### What needs to be done
A single number is the answer here: the count of lines in the records below in which the word "with" appears.

Extracted page text data:
<<<<

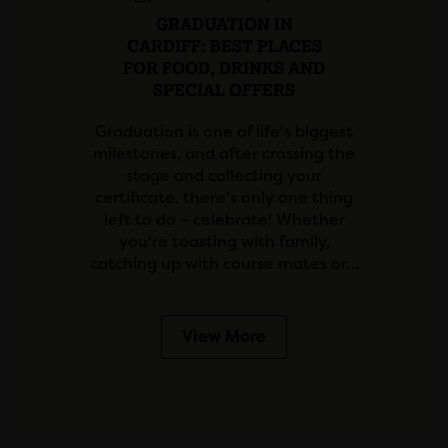
GRADUATION IN
CARDIFF: BEST PLACES
FOR FOOD, DRINKS AND
SPECIAL OFFERS
Graduation is one of life's biggest
milestones, and after crossing the
stage and collecting your
certificate, there's only one thing
left to do – celebrate! Whether
you're toasting with family,
catching up with course mates or…
View More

>>>>

### Task output
2